# PU Leather Case for Kindle 3 from Deal Extreme



## r1chard (Oct 25, 2010)

Anyone looking for cheap K3 case?
I just got one from CrazyOnDigital (see thread here->>http://www.kboards.com/index.php/topic,39774.0.html)
but later on I discovered DealExtreme also has a few









Protective PU Leather Case for Kindle 3 - Black
http://www.dealextreme.com/details.dx/sku.49301
















Protection PU Leather Case with Money & Cards Compartments for Kindle 3
Black - http://www.dealextreme.com/details.dx/sku.49303
Pink - http://www.dealextreme.com/details.dx/sku.49302

Note: DealExtreme (DX) is based in Hong Kong. 
Worldwide Shipping is free, with tracking number if >$20 I think (I'm not sure)
Items usually take 2 weeks to get in US/Canada once mailed from HK.
However it might take several days to process orders, say 2-5 days.
I used to buy flash carts from them when Nintendo DS was still in.. hehe.

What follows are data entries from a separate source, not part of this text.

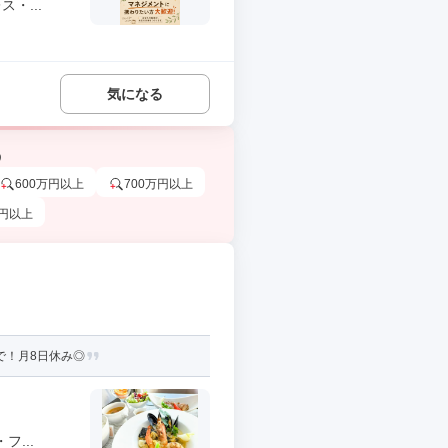
・...
気になる
う
600万円以上
700万円以上
万円以上
で！月8日休み◎
...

Based on the photos, _I'm guessing_ the inside support (straps/garters) are better placed than in CrazyOnDigital cover.


----------



## SilverMaple (Oct 20, 2010)

I have one of these; paid a bit more for it to get it from a US seller, but it's the same thing.  A nice, basic cover, and the straps hold the Kindle securely.  Spend a few extra dollars to get the leather one instead of the leather-look one.  Mine is leather and purple and works well.

I want an Oberon, but this works fine until I can save up my shekels for an expensive one!


----------



## monkeyboy (Oct 26, 2010)

FYI. I have recently received one of these cases from dealextreme.com and for the price of $9.30 (including shipping from what looks like Shanghai) this nice case is a "no-brainer". It is light with a soft, leather(ette?) cover, it holds the Kindle securely, it protects the screen and the Kindle can be easily used without removing it from the case (the cover can be folded back and secured in place with the magnetic catch) - although I prefer to read it "naked".

Up until now I have been traveling with my Kindle in a padded envelope but this is much better and somewhat more elegant... . Delivery time was almost 3 weeks from the time of ordering. This is the one I purchased - http://www.dealextreme.com/details.dx/sku.49301


----------